» **EXERCISE**
A faithful copy of the entries is required, with no images in it.

» **SOURCE RECORDS**
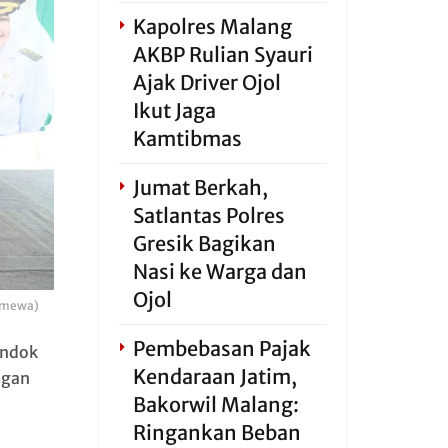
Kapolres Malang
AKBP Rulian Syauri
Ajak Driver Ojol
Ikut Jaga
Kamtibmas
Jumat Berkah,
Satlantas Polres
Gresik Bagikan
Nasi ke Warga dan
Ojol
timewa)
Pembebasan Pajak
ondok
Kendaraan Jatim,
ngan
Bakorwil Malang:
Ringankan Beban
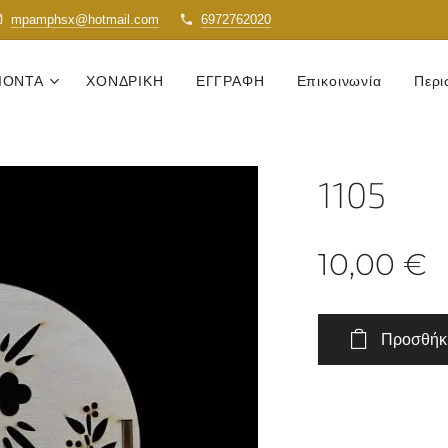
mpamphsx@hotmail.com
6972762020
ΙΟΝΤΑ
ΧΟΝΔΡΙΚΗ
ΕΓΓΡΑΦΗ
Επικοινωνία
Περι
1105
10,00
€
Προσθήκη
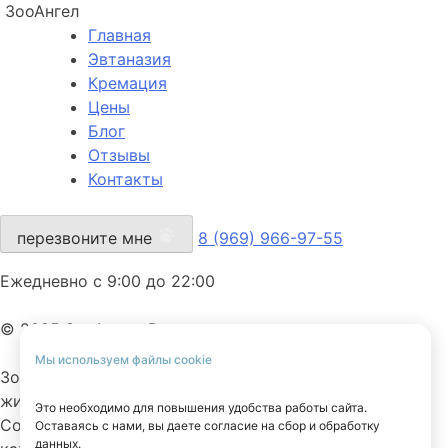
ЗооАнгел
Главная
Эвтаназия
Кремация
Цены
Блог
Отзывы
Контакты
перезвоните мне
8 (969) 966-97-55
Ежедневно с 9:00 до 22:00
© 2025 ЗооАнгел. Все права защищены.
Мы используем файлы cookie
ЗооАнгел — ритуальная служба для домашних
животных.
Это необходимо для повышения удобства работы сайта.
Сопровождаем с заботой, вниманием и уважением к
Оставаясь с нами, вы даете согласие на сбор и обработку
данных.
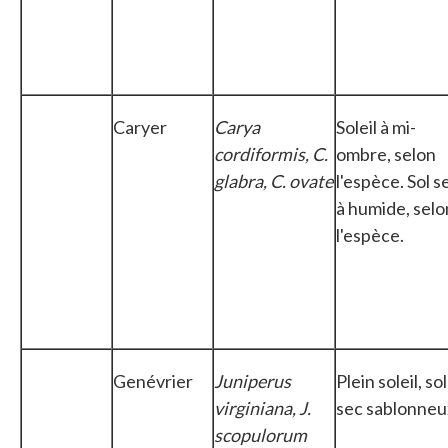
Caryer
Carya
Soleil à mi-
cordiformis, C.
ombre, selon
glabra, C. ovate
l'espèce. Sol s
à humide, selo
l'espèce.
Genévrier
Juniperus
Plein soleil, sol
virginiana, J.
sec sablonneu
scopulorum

» **EXERCISE SOLUTION**
Kapolres Malang
AKBP Rulian Syauri
Ajak Driver Ojol
Ikut Jaga
Kamtibmas
Jumat Berkah,
Satlantas Polres
Gresik Bagikan
Nasi ke Warga dan
Ojol
timewa)
Pembebasan Pajak
ondok
Kendaraan Jatim,
ngan
Bakorwil Malang:
Ringankan Beban
mpamphsx@hotmail.com
6972762020
ΙΟΝΤΑ
ΧΟΝΔΡΙΚΗ
ΕΓΓΡΑΦΗ
Επικοινωνία
Περι
1105
10,00
€
Προσθήκη
ЗооАнгел
Главная
Эвтаназия
Кремация
Цены
Блог
Отзывы
Контакты
перезвоните мне
8 (969) 966-97-55
Ежедневно с 9:00 до 22:00
© 2025 ЗооАнгел. Все права защищены.
Мы используем файлы cookie
ЗооАнгел — ритуальная служба для домашних
животных.
Это необходимо для повышения удобства работы сайта.
Сопровождаем с заботой, вниманием и уважением к
Оставаясь с нами, вы даете согласие на сбор и обработку
данных.
Caryer
Carya
Soleil à mi-
cordiformis, C.
ombre, selon
glabra, C. ovate
l'espèce. Sol s
à humide, selo
l'espèce.
Genévrier
Juniperus
Plein soleil, sol
virginiana, J.
sec sablonneu
scopulorum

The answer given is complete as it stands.